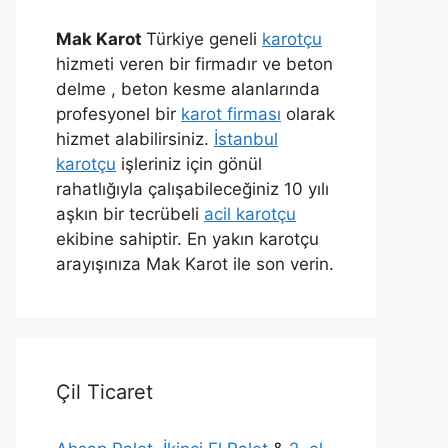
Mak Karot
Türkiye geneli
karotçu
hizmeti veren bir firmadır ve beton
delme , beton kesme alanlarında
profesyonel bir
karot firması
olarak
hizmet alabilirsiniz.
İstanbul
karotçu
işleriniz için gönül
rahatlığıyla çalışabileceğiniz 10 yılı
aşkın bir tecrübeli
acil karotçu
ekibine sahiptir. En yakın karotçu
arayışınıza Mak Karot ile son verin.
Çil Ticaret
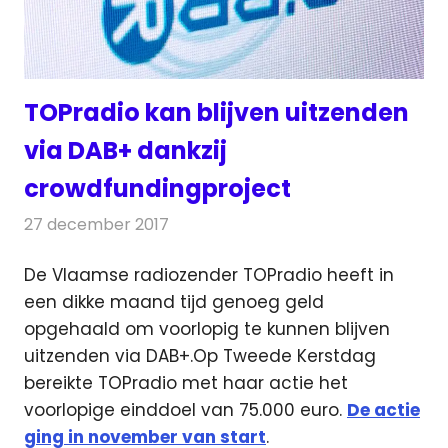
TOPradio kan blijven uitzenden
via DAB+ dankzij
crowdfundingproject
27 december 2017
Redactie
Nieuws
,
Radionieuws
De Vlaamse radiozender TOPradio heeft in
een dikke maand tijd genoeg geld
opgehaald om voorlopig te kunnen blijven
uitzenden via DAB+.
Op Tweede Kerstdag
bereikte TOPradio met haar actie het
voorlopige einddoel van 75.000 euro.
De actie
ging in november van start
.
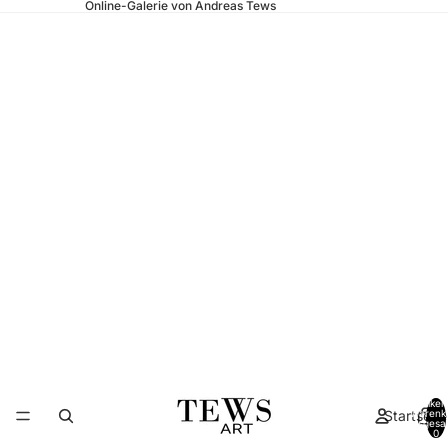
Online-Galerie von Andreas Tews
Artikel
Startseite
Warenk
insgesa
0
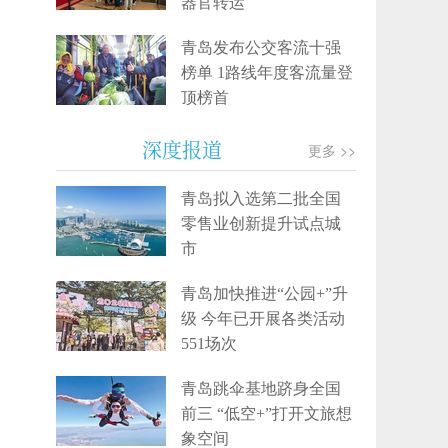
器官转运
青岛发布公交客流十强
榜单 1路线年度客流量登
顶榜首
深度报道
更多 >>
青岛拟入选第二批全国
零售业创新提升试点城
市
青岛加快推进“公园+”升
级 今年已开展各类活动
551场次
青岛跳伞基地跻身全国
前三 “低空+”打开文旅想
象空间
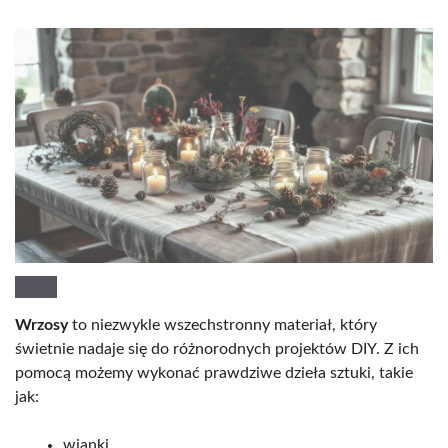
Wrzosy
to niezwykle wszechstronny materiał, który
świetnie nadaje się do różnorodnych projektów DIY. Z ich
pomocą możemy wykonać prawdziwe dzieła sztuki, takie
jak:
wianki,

________________________________________

• **The problem**
Write out the material above exactly. Skip the pictures.

• **Written reply**
Mak Karot
Türkiye geneli
karotçu
hizmeti veren bir firmadır ve beton
delme , beton kesme alanlarında
profesyonel bir
karot firması
olarak
hizmet alabilirsiniz.
İstanbul
karotçu
işleriniz için gönül
rahatlığıyla çalışabileceğiniz 10 yılı
aşkın bir tecrübeli
acil karotçu
ekibine sahiptir. En yakın karotçu
arayışınıza Mak Karot ile son verin.
Çil Ticaret
TOPradio kan blijven uitzenden
via DAB+ dankzij
crowdfundingproject
27 december 2017
Redactie
Nieuws
,
Radionieuws
De Vlaamse radiozender TOPradio heeft in
een dikke maand tijd genoeg geld
opgehaald om voorlopig te kunnen blijven
uitzenden via DAB+.
Op Tweede Kerstdag
bereikte TOPradio met haar actie het
voorlopige einddoel van 75.000 euro.
De actie
ging in november van start
.
Online-Galerie von Andreas Tews
Artikel
Startseite
Warenk
insgesa
0
器官转运
青岛发布公交客流十强
榜单 1路线年度客流量登
顶榜首
深度报道
更多 >>
青岛拟入选第二批全国
零售业创新提升试点城
市
青岛加快推进“公园+”升
级 今年已开展各类活动
551场次
青岛跳伞基地跻身全国
前三 “低空+”打开文旅想
象空间
Wrzosy
to niezwykle wszechstronny materiał, który
świetnie nadaje się do różnorodnych projektów DIY. Z ich
pomocą możemy wykonać prawdziwe dzieła sztuki, takie
jak:
wianki,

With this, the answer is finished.